**TASK TO CARRY OUT:** Restate the entries word for word and skip every image.

**INPUT:**
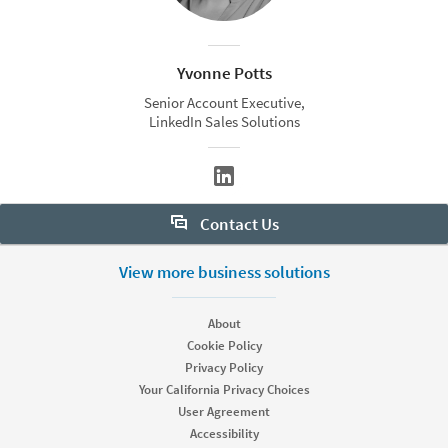
Yvonne Potts
Senior Account Executive,
LinkedIn Sales Solutions
Contact Us
Want to learn more about Sales Navigator? Let us help:
View more business solutions
Request demo
About
Cookie Policy
Privacy Policy
Start your free trial
Your California Privacy Choices
Contact customer support
User Agreement
Accessibility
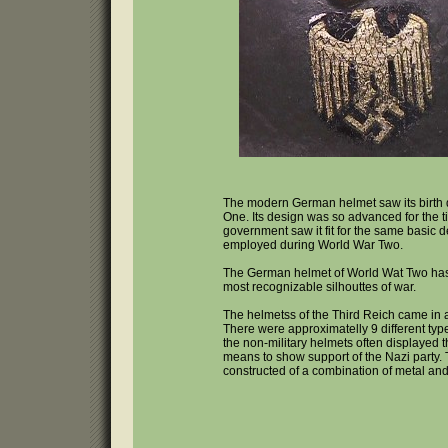
The modern German helmet saw its birth
One. Its design was so advanced for the 
government saw it fit for the same basic d
employed during World War Two.
The German helmet of World Wat Two ha
most recognizable silhouttes of war.
The helmetss of the Third Reich came in a
There were approximatelly 9 different ty
the non-military helmets often displayed 
means to show support of the Nazi party.
constructed of a combination of metal and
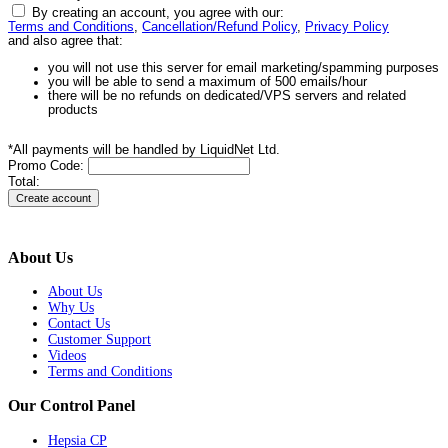
By creating an account, you agree with our:
Terms and Conditions
,
Cancellation/Refund Policy
,
Privacy Policy
and also agree that:
you will not use this server for email marketing/spamming purposes
you will be able to send a maximum of 500 emails/hour
there will be no refunds on dedicated/VPS servers and related
products
*All payments will be handled by LiquidNet Ltd.
Promo Code:
Total:
About Us
About Us
Why Us
Contact Us
Customer Support
Videos
Terms and Conditions
Our Control Panel
Hepsia CP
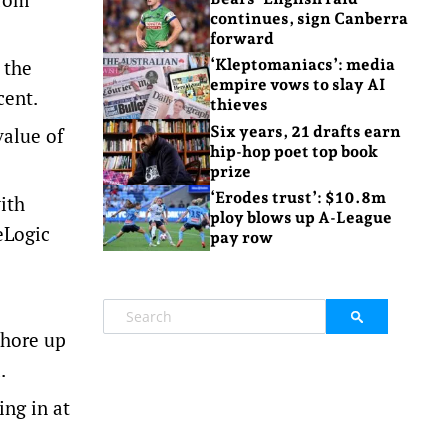
continues, sign Canberra
forward
 the
‘Kleptomaniacs’: media
empire vows to slay AI
cent.
thieves
Six years, 21 drafts earn
value of
hip-hop poet top book
prize
‘Erodes trust’: $10.8m
ith
ploy blows up A-League
eLogic
pay row
shore up
.
ing in at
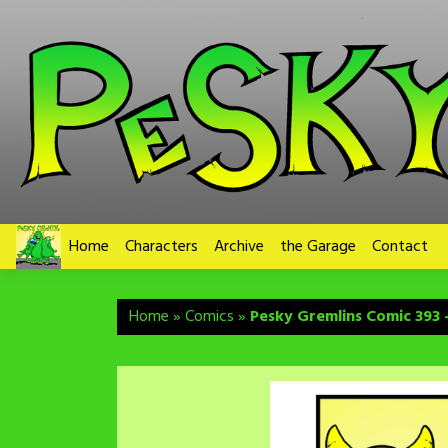
Skip
to
content
Home
Characters
Archive
the Garage
Contact
Home
»
Comics
»
Pesky Gremlins Comic 393 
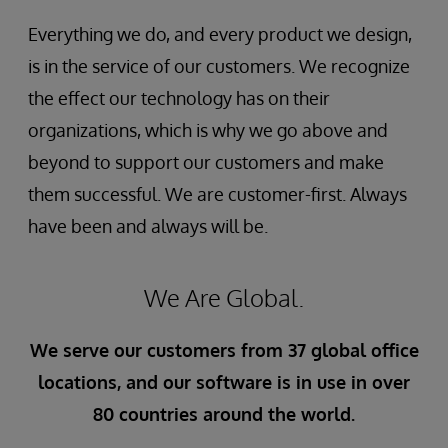
Everything we do, and every product we design,
is in the service of our customers. We recognize
the effect our technology has on their
organizations, which is why we go above and
beyond to support our customers and make
them successful. We are customer-first. Always
have been and always will be.
We Are Global.
We serve our customers from 37 global office
locations, and our software is in use in over
80 countries around the world.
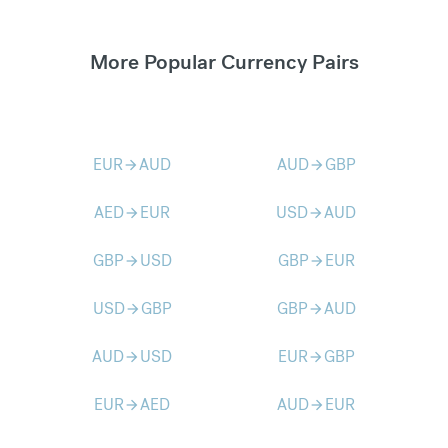
More Popular Currency Pairs
EUR
AUD
AUD
GBP
arrow_forward
arrow_forward
AED
EUR
USD
AUD
arrow_forward
arrow_forward
GBP
USD
GBP
EUR
arrow_forward
arrow_forward
USD
GBP
GBP
AUD
arrow_forward
arrow_forward
AUD
USD
EUR
GBP
arrow_forward
arrow_forward
EUR
AED
AUD
EUR
arrow_forward
arrow_forward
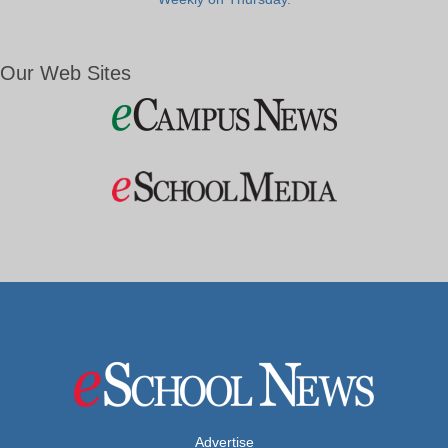
Our Web Sites
Advertise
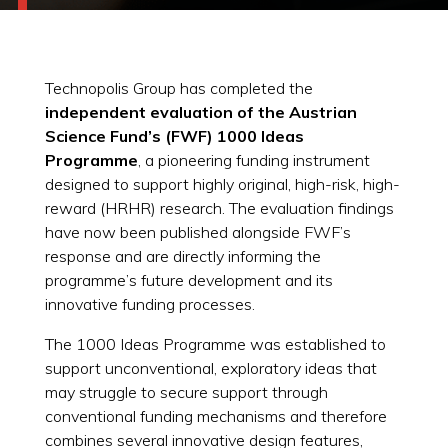
Technopolis Group has completed the
independent evaluation of the Austrian
Science Fund’s (FWF) 1000 Ideas
Programme
, a pioneering funding instrument
designed to support highly original, high-risk, high-
reward (HRHR) research. The evaluation findings
have now been published alongside FWF’s
response and are directly informing the
programme’s future development and its
innovative funding processes.
The 1000 Ideas Programme was established to
support unconventional, exploratory ideas that
may struggle to secure support through
conventional funding mechanisms and therefore
combines several innovative design features,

**EXERCISE OUTPUT:**
Yvonne Potts
Senior Account Executive,
LinkedIn Sales Solutions
Contact Us
Want to learn more about Sales Navigator? Let us help:
View more business solutions
Request demo
About
Cookie Policy
Privacy Policy
Start your free trial
Your California Privacy Choices
Contact customer support
User Agreement
Accessibility
The modern German helmet saw its birth
One. Its design was so advanced for the 
government saw it fit for the same basic d
employed during World War Two.
The German helmet of World Wat Two ha
most recognizable silhouttes of war.
The helmetss of the Third Reich came in a
There were approximatelly 9 different ty
the non-military helmets often displayed 
means to show support of the Nazi party.
constructed of a combination of metal and
By creating an account, you agree with our:
Terms and Conditions
,
Cancellation/Refund Policy
,
Privacy Policy
and also agree that:
you will not use this server for email marketing/spamming purposes
you will be able to send a maximum of 500 emails/hour
there will be no refunds on dedicated/VPS servers and related
products
*All payments will be handled by LiquidNet Ltd.
Promo Code:
Total:
About Us
About Us
Why Us
Contact Us
Customer Support
Videos
Terms and Conditions
Our Control Panel
Hepsia CP
continues, sign Canberra
forward
 the
‘Kleptomaniacs’: media
empire vows to slay AI
cent.
thieves
Six years, 21 drafts earn
value of
hip-hop poet top book
prize
‘Erodes trust’: $10.8m
ith
ploy blows up A-League
eLogic
pay row
shore up
.
ing in at
Skip
to
content
Home
Characters
Archive
the Garage
Contact
Home
»
Comics
»
Pesky Gremlins Comic 393 
Everything we do, and every product we design,
is in the service of our customers. We recognize
the effect our technology has on their
organizations, which is why we go above and
beyond to support our customers and make
them successful. We are customer-first. Always
have been and always will be.
We Are Global.
We serve our customers from 37 global office
locations, and our software is in use in over
80 countries around the world.
More Popular Currency Pairs
EUR
AUD
AUD
GBP
arrow_forward
arrow_forward
AED
EUR
USD
AUD
arrow_forward
arrow_forward
GBP
USD
GBP
EUR
arrow_forward
arrow_forward
USD
GBP
GBP
AUD
arrow_forward
arrow_forward
AUD
USD
EUR
GBP
arrow_forward
arrow_forward
EUR
AED
AUD
EUR
arrow_forward
arrow_forward
Our Web Sites
Advertise
Technopolis Group has completed the
independent evaluation of the Austrian
Science Fund’s (FWF) 1000 Ideas
Programme
, a pioneering funding instrument
designed to support highly original, high-risk, high-
reward (HRHR) research. The evaluation findings
have now been published alongside FWF’s
response and are directly informing the
programme’s future development and its
innovative funding processes.
The 1000 Ideas Programme was established to
support unconventional, exploratory ideas that
may struggle to secure support through
conventional funding mechanisms and therefore
combines several innovative design features,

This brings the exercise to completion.